Uyghur Perspective

Voice of Uyghur: China’s true fears in Afghanistan

by Admin - Sep 20, 2021 0 Comment

China’s true fears in Afghanistan

  • By Kok Bayraq

With the Taliban’s return to power in Afghanistan, China has remarketed its East Turkistan Islamic Movement (ETIM) concerns. Beijing urged the Taliban to make a clean break with the movement and asked the US to blacklist it again.

While some are still debating whether the movement exists, it is not the core of the matter because its existence neither justifies China’s Uighur policy nor sheds light on its concerns after the withdrawal of the US from Afghanistan.

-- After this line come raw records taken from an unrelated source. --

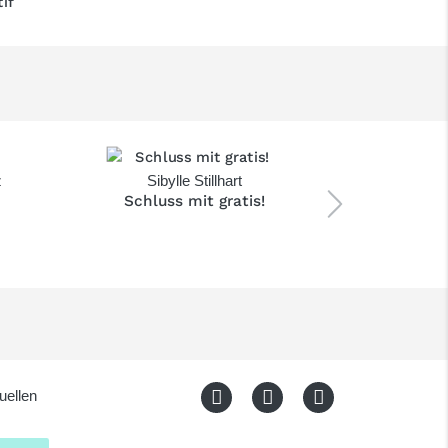
z
Sibylle Stillhart
Schluss mit gratis!
Isabel Rohne
50 Jahre 
uellen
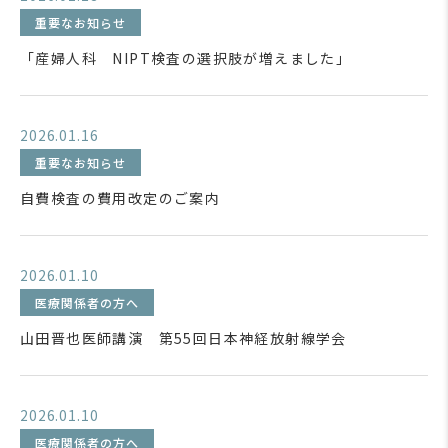
重要なお知らせ
「産婦人科 NIPT検査の選択肢が増えました」
2026.01.16
重要なお知らせ
自費検査の費用改定のご案内
2026.01.10
医療関係者の方へ
山田晋也医師講演 第55回日本神経放射線学会
2026.01.10
医療関係者の方へ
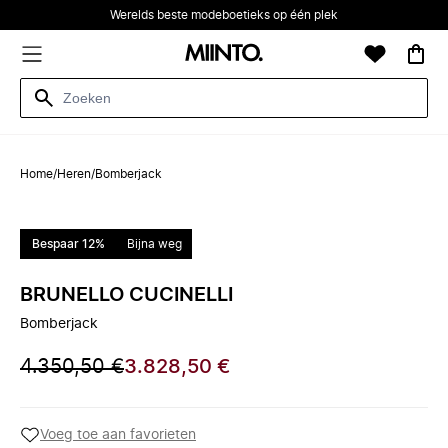
Werelds beste modeboetieks op één plek
Home
/
Heren
/
Bomberjack
Bespaar 12%
Bijna weg
BRUNELLO CUCINELLI
Bomberjack
4.350,50 €
3.828,50 €
Voeg toe aan favorieten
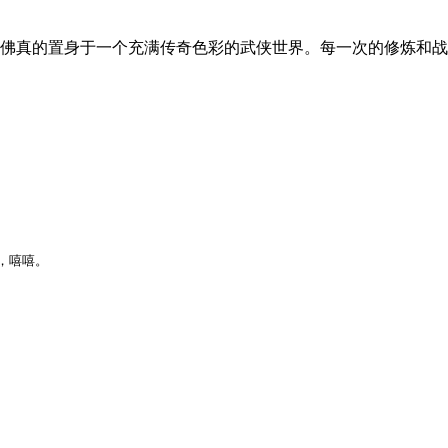
佛真的置身于一个充满传奇色彩的武侠世界。每一次的修炼和战
，嘻嘻。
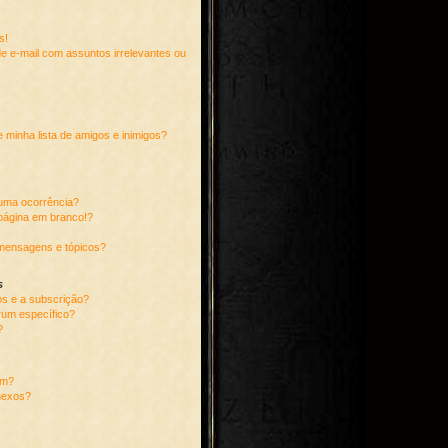
!
s!
 e-mail com assuntos irrelevantes ou
 minha lista de amigos e inimigos?
huma ocorrência?
página em branco!?
mensagens e tópicos?
s
tos e a subscrição?
rum específico?
?
um?
nexos?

Is China really worried, and if so, is it because of the movement? This question needs to be answered.

When Chinese officials first acknowledged the existence of forced labor camps in East Turkestan (the Xinjiang Uighur Autonomous Region) in October 2018, they celebrated the results of the camps by saying: “There has been no single terrorist violence in Xinjiang for two years.”

Chinese authorities have repeated the statement every time they have had to defend the camps.

Most recently, the Chinese Minister of Foreign Affairs Wang Yi (王毅) said: “No violent terrorist incident has taken place in Xinjiang over the past four years.”

This statement is one more proof that more than 3 million Uighur Muslims are in the camps. Through this statement, China has indirectly acknowledged that all members of the Uighur community who were able to bear arms had been arrested.

No foreign-based separatist organization can act without the help of the people of its homeland. The main task of such organizations is to play a role in a region’s struggle for independence by guiding or organizing its own people in the homeland.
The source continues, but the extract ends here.